#dermpathJC June 2017:
Thursday, June 29th, 9pm EST
Article discussed: “SOX10 immunohistochemistry in sweat ductal/glandular neoplasms.”
Authors: Cassarino D, Su A, Robbins B, Altree-Tacha D, Ra S.
Journal of Cutaneous Pathology, June 2017.
Free access at: tinyurl.com/sox10 for 2 months.
Special thanks to Dr Annie Morrison (@AnnieMorrisonMD) for providing the summary below.
Journal Club Summary:
Background: Sox10 is a relatively new IHC stain that is used as a melanocytic and schwannian marker.
Prelim observation/previous study: Sox10 IHC positive in eccrine glands and negative in eccrine ducts, apocrine glands, and hair follicles
Hypothesis: Sweat gland tumors of suspected eccrine origin would show Sox10 expression while apocrine-derived sweat gland tumors would not.
Methods: 90 sweat gland tumors (all with classic histopathology) and 13 basal cell carcinomas evaluated:
Syringocystademona papilliferum 10
Hidradenoma papilliferum 10
Apocrine adenoma 10
Stain used: anti-Sox10 antibody (clone BC34: Biocare Medical,, Concord, California; dilution 1:20)
Stain evaluation: percentage of tumor cells (semiquantitative) and staining intensity (0, 1+, 2+, 3+) recorded.
Discussion highlights: Strong diffuse positivity for Sox10 in cylindroma and spiradenoma and the complete absence of Sox10 staining in BCC may be helpful in the setting of a small, superficially sampled, and/or poorly oriented or fragmented specimen.

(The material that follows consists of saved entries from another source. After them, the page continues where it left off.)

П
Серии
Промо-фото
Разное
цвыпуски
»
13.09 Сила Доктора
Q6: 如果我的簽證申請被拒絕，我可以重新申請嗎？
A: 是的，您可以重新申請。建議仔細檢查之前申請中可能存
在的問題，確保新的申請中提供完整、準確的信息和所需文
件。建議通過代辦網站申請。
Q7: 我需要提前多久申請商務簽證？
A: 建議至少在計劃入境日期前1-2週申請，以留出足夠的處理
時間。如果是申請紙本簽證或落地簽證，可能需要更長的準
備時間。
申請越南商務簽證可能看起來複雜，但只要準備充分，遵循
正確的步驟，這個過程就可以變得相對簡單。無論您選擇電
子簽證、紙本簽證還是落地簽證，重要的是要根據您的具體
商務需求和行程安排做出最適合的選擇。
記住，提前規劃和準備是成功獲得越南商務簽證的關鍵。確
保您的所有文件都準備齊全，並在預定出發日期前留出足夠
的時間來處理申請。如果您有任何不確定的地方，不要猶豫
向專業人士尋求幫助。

Sox10 staining in SCAP and HAP: diffuse myoepithelial cell staining, not unexpected
Myoepithelial cells: + Sox10 in normal salivary glands & ducts, salivary gland tumors, breast lobules, cutaneous myoepitheliomas, and cutaneous mixed tumors with predominate myoepithelial components.
SCAP, HAP, and apocrine adenomas: focal + Sox10 in apocrine epithelial cells, unexpected
New hypothesis: Sox10 expression may be upregulated in a portion of the lesional cells
Poroma & syringomas: Sox10 negative, expected
Both believed to be derived from sweat ducts
Hidradenoma: heterogenous Sox10 staining; somewhat expected
Hidradenomas are heterogenous tumors, two cell types (clear cells & dark/eosinophilic cells)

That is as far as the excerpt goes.